= Elias Davidsson =

Icelandic composer (1941–2022)

Elias Davidsson (Icelandic spelling Elías Davíðsson; born Elias Kahn, 23 January 1941 - 7 April 2022) was an Icelandic composer, 9/11 truther and conspiracy theorist author.

== Biography ==
Elias Davidsson was born in Palestine to German Jewish parents who had emigrated from Germany in 1931 and 1935 respectively (he later replaced his original surname with the patronym Davidsson, in accordance with Icelandic naming conventions).
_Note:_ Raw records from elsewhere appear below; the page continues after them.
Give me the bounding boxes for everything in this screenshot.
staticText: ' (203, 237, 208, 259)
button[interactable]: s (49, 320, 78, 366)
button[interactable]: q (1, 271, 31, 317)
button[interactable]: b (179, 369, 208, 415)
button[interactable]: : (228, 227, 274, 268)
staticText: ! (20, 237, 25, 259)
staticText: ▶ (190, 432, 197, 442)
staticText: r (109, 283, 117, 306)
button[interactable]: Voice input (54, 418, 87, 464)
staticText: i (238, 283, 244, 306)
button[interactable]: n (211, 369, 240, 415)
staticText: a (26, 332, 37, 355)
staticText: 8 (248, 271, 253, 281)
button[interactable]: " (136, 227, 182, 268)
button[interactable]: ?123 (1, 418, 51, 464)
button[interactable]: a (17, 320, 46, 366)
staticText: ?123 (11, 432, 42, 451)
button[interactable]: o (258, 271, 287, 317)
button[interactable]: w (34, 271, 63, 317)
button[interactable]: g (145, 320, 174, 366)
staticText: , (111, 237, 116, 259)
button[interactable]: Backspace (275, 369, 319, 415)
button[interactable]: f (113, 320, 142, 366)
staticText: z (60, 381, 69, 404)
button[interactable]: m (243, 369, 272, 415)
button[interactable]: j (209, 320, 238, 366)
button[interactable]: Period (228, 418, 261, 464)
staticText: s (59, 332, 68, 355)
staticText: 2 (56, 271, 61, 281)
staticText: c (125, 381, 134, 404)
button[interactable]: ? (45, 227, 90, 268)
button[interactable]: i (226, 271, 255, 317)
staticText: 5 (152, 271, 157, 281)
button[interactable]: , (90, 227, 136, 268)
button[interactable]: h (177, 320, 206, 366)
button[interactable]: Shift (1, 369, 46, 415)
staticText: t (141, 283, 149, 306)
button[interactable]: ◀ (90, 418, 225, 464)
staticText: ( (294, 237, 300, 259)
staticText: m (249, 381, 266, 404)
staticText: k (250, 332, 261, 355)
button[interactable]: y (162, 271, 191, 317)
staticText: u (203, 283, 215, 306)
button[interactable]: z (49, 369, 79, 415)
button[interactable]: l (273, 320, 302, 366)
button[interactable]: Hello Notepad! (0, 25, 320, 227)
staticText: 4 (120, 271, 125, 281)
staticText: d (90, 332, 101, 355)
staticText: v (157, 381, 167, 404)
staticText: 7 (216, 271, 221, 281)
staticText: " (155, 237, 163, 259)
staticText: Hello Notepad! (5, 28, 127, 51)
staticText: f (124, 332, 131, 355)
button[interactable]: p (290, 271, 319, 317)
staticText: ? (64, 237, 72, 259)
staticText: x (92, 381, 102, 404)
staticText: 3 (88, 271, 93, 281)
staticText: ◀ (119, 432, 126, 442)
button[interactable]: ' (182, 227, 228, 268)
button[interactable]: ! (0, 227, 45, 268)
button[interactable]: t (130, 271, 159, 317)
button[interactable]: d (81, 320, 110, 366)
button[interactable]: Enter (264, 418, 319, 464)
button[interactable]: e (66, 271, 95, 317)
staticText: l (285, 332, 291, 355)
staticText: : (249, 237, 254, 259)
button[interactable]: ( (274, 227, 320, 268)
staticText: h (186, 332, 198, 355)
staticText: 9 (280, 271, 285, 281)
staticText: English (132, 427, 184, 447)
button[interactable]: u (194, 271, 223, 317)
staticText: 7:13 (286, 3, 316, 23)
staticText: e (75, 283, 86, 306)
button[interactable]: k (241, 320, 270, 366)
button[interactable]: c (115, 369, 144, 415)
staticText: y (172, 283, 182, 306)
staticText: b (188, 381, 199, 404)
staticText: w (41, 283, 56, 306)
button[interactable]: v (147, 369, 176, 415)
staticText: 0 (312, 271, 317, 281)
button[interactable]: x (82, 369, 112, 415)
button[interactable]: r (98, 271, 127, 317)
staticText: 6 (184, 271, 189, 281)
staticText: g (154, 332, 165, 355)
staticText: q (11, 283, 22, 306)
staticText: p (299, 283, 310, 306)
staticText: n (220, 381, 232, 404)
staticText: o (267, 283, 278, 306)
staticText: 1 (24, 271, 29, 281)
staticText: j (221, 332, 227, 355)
Davidsson grew up in Tel Aviv and Jerusalem. Temporarily, he lived in France until he finally moved to Iceland in 1962 and became an Icelandic citizen. He studied piano and composition in Cologne, Freiburg and Basel. He worked as a programmer for 22 years. Davidsson lived in Germany since 2008. In 2022 he lived in Kirchen (Sieg). He died on 7 April 2022 in Germany.

== Music ==
While living in Iceland, Davidsson began composing avant-garde computer-assisted music. In 1976, his Piano Trio (with percussion) was performed at the Nordic Music Days in Reykjavík. This was followed by Landslög, a Fantasy based on Icelandic folk tunes. With Cheetahs, Impotent he presented a work for musical theatre. Subsequently, Elias Davidsson devoted himself increasingly to studying pieces for the piano. These include the Græna bókin ("Green Book") with 36 solo pieces for piano, a collection of cello duets and the 18 piano duets The Red Carousel - Das Rote Karussell. Elias Davidsson plays accordion and lithophone in addition to piano.

== Journalism ==
Since the 1980s, Elias Davidsson had published on political topics, such as colonial history, human rights, economic sanctions and Zionism. His texts appeared in anthologies and various journals, and later he frequently published on the internet. Since 2013, he has written multiple books on terrorism, for example the attacks in Mumbai in 2008 and as a truther on the 11 September 2001. He rejected the conclusions of the 9/11 Commission and called them a "perfidious lie".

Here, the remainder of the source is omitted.